In one of the galleries in the spacious new wing of the San Francisco Museum of Modern Art (SFMOMA), triangular and oval canvases painted in bright oranges, yellows and greens by Ellsworth Kelly swirl around the visitor.
SFMOMA's senior curator of painting and sculpture, Gary Garrels, says this room is one of his favorite places. "It’s just so jubilant and exuberant," Garrels says. "Kelly always said he was happiest when he was in a studio. And he hoped that some of that happiness would be experienced when visitors saw his work out in the world."
The room is just one of many, many galleries in the museum's new $305 million wing, designed by the architectural firm Snøhetta.
When it reopens on Saturday, May 14, after three years of closure, SFMOMA will become the largest modern art museum in the country in terms of square footage. The new building has almost triple the gallery space of the old Mario Botta building, completed in 1995. The museum's permanent collection has grown to 33,000 works of art.
Kelly's paintings are from the collection of Don and Doris Fisher, founders of The Gap clothing chain. Their son, Robert Fisher, now president of SFMOMA's board, says his parents developed some serious, even obsessive collecting habits.
"You see something you love. You buy it, you enjoy it," Fisher says of his parents' passion for collecting art. "And then you see another thing you might love, and then you see another thing you love, and another thing. Then your walls are full at home. So what do you do?"
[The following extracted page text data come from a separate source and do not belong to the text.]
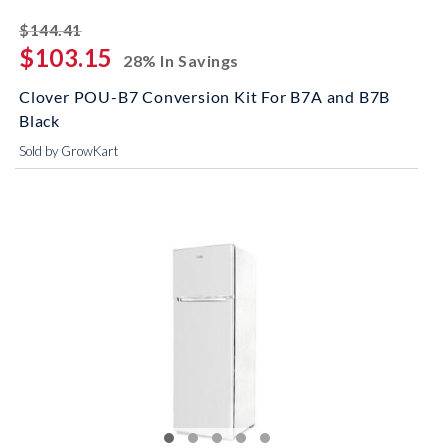
striked off
$144.41
$103.15
28% In Savings
Clover POU-B7 Conversion Kit For B7A and B7B
Black
Sold by GrowKart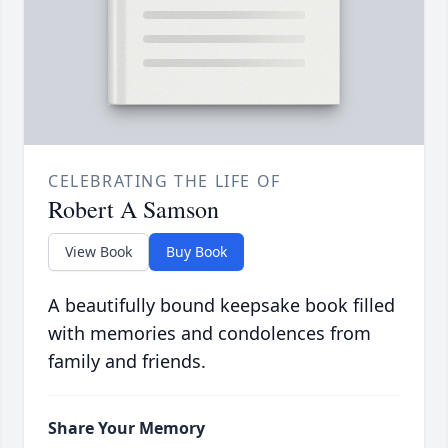
CELEBRATING THE LIFE OF
Robert A Samson
View Book
Buy Book
A beautifully bound keepsake book filled
with memories and condolences from
family and friends.
Share Your Memory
The Fishers displayed their work at The Gap headquarters. Then, eight years ago, they abandoned a plan to build their own museum in The Presidio, and made a long term loan to SFMOMA of 1100 paintings and sculptures. During the construction of the new wing, SFMOMA director Neal Benezra persuaded other donors to promise thousands more artworks to the museum.
"The collection we now have is as good as any in the world," Benezra says. "Not just the numbers of works, but also the quality of works and the depth of our holdings."
A "who's who" of the modern art world
Much of the new wing is filled with what amounts to a "who’s who" of famous mid- to-late-20th century artists, many of whom became personal friends of the Fishers. There are deep dives into the work of pop icon Andy Warhol, photorealist Gerhard Richter, photographer Chuck Close, and sculptors Richard Serra, and Alexander Calder, to name a few.
But for all of the newly-expanded SFMOMA's bounties, a number of critics have voiced concerns about what’s missing.
"It’s very, very obvious," says Dena Beard, executive director of The Lab, an experimental gallery in San Francisco, and a former curator at the Berkeley Art Museum. "They’re missing women and people of color in their collection."
SFMOMA has been quick to defend itself against such critiques. Garrels says the museum is working to fill in the gaps, for example through such recent acquisitions as an intimate, candid portrait by the American artist Alice Neel depicting a gay male couple sitting together. "It’s the first painting of Neel to come into the collection," Garrels says.
The Neel is next to Edward Hopper's famous portrait of a woman in a movie theater, and a collage by African-American artist Romare Bearden -- the first Bearden to come into the collection.
Do big donors call the shots?
In addition to the under-representation of non-caucasian and women artists in the Fisher Collection, there’s another ethical question to consider about how museums decide whether art is worth displaying or not when they’re offered a major donation.
“Are we owned by our patrons, or are we owned by the curatorial vision?" Beard asks. "How do we determine value when we require so much actual dollar sign value from these people."
Such issues have often been swept aside in the history of modern art. New York’s Whitney and Guggenheim museums were both founded by their wealthy namesakes. Music mogul David Geffen recently gave New York's Museum of Modern Art $100 million for a new wing, and businessman Eli Broad has invested around $1 billion dollars in museums in Los Angeles, including building and endowing The Broad Museum devoted to his own art collection.
But Garrels says he frequently declines the offerings of potential donors. "There are private collections that would not have been of interest to the museum, where we just feel the work is not of the caliber or quality that we want to maintain for this collection," Garrels says.
Fisher Collection draws praise despite criticism
In spite of the criticisms, many art world insiders have praised the quality of the Fisher Collection. Beard says she was moved to tears by a room full of Agnes Martin paintings -- seven minimalist paintings in deep blues and white-washed colors that seem to float off the canvas. "It is absolutely stunning," Beard says. "And they’re moving. They’re something you want to spend hours and hours with."
Shannon Jackson, associate vice chancellor of arts and design at UC Berkeley, says the agreement between the Fishers and SFMOMA was a deal worth making.
"By donating a huge collection to a publicly minded institution, it is now possible for all of us citizens to see these works," Jackson says. "And we don’t have to wait for an invitation to the Fisher’s house for dinner."
As SFMOMA opens to the public, visitors will be able to make their own judgments about whether it is both a big museum -- and a great one.